パソコンの前で「販売面で結果を出して農家ハンターの活動を支えたい」と話す宮川誠さん=熊本県宇城市で2018年12月4日、福岡賢正撮影

 深刻化するイノシシ被害から田畑を自衛するため熊本県内の若手農家たちが作る「くまもと☆農家ハンター」が、箱わなで捕獲したイノシシの肉を販売するためのネットショップを「楽天市場」に開設した。店長としてホームページ作成から受注、商品の手配、発送まで手がけるのは頸椎(けいつい)を損傷して車椅子生活を送る同県宇城(うき)市三角(みすみ)町戸馳(とばせ)島の宮川誠さん(40)だ。

     誠さんは農家ハンターの代表で洋ラン農家の宮川将人(まさひと)さん(40)と幼稚園から中学校まで同級生で隣同士。農協職員だった21歳の夏、自宅近くの砂地の海にいつものように飛び込んだところ、砂が人工的に補充されて浅くなっていたため頭部を強打して首の骨を折り、四肢まひに陥った。1年間の入院とリハビリの結果、何とか両腕が動くようになり、自力で車椅子での移動と車の運転ができるまで回復した。

     退院してパソコンを使った自活の道を探っていた頃、米国留学中の将人さんが国際電話をかけてきた。

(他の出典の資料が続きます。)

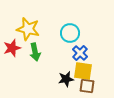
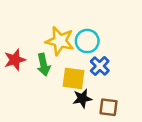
yellow star: (28, 29) -> (60, 41), moved
yellow square: (83, 71) -> (73, 78), moved

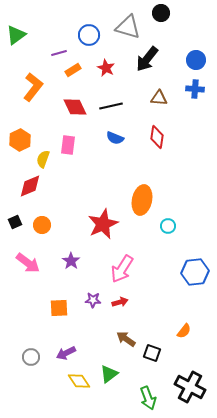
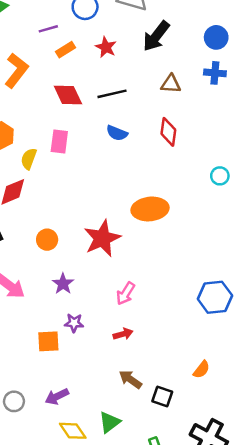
orange ellipse: (142, 200) -> (150, 209), turned 72
orange circle: (42, 225) -> (47, 240), moved
cyan circle: (168, 226) -> (220, 176), moved
pink arrow: (122, 269) -> (125, 294), size x0.7
purple star: (93, 300) -> (74, 323), moved

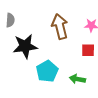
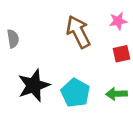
black star: (25, 46) -> (34, 85), moved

「これからはインターネットの時代。勉強しておいた方がいいよ」。離れていても気にかけてくれる友の気持ちがうれしかったという。

     助言を受けて研さんを重ねた誠さんは28歳の頃、ミカンやデコポンなど熊本県の農産物を販売するネットショップを個人で開設。2年後に楽天市場に軒を移し、母克枝さん(75)に手伝ってもらいながら年間約4000件の受注をさばいてきた。

     克枝さんが両膝に人工関節を入れるなど体力的にきつくなり、親子で仕事を続けることに限界を感じた誠さんは今春、将人さんに相談。駆除したイノシシを土に埋めて捨てるのではなく、食肉として利用することで「生かす」道を探っていた将人さんは、誠さんのスキルを買って農家ハンターのネットショップ運営を依頼した。

     ショップでは「畑の農産物を食べて肥えた」イノシシの肉とその加工品のほか「イノシシ被害を免れて収穫された」ミカンやニンジンなどの農産物、将人さんや誠さんの後輩や同級生が養殖した車エビやトラフグなどの商品を扱っている。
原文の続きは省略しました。